[Work required]: Retype the line with "Imprimir Boleto (140, 418)" in it, then each line after it to the end of the data, word for word.

[Study material]:
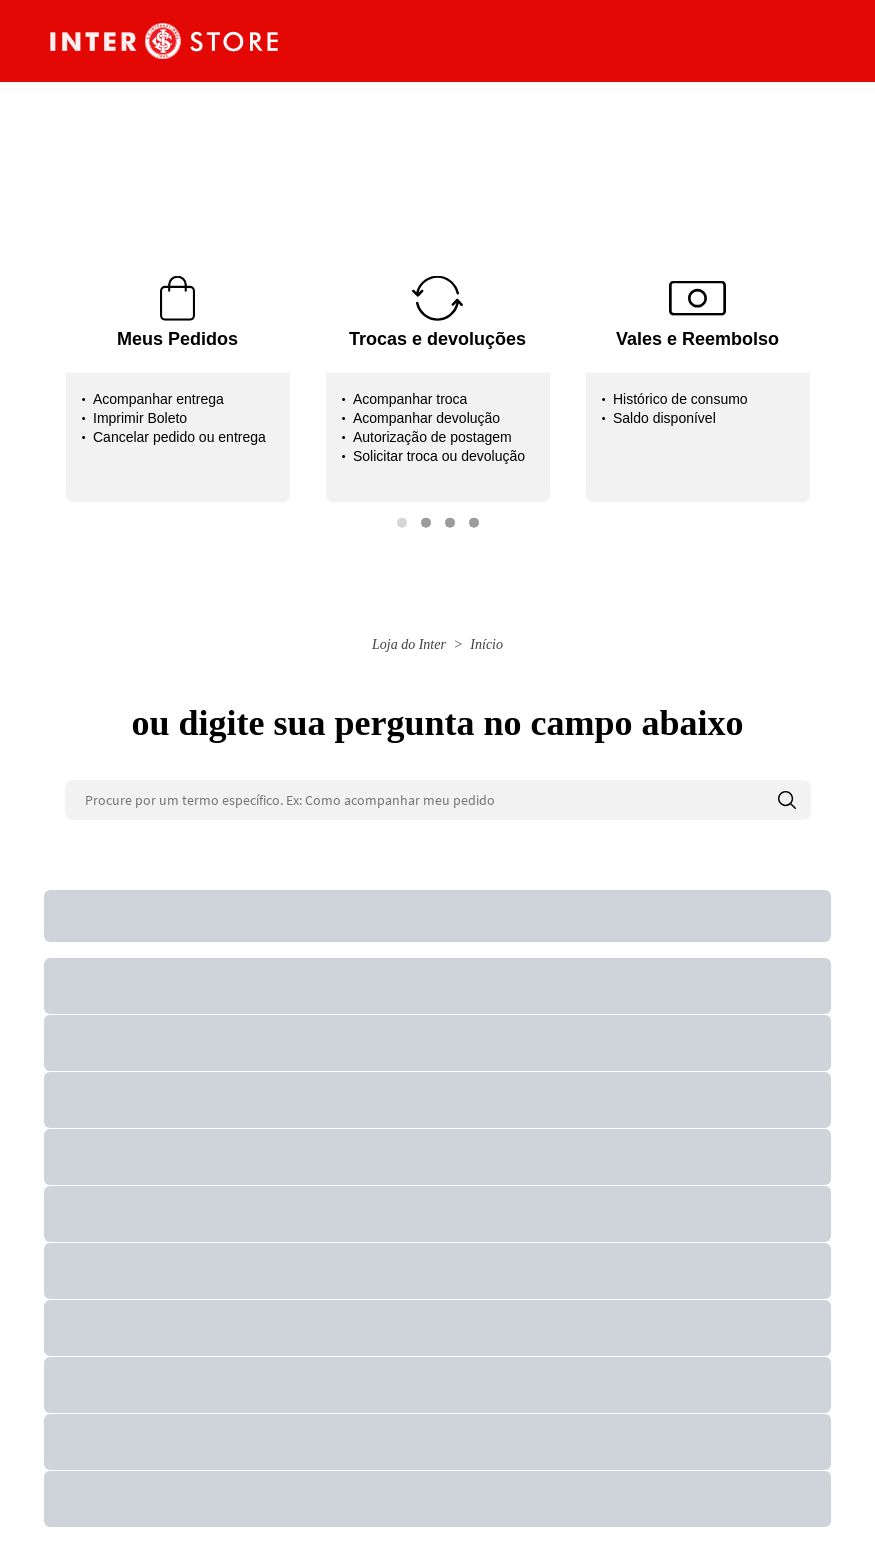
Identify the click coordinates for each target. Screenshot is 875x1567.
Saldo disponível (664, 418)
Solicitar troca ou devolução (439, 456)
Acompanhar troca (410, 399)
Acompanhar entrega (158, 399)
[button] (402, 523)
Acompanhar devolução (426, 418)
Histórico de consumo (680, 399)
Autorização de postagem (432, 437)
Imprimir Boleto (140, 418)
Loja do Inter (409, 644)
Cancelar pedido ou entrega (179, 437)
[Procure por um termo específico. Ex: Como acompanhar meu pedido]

[Exercise answer]:
Imprimir Boleto (140, 418)
Loja do Inter (409, 644)
Cancelar pedido ou entrega (179, 437)
[Procure por um termo específico. Ex: Como acompanhar meu pedido]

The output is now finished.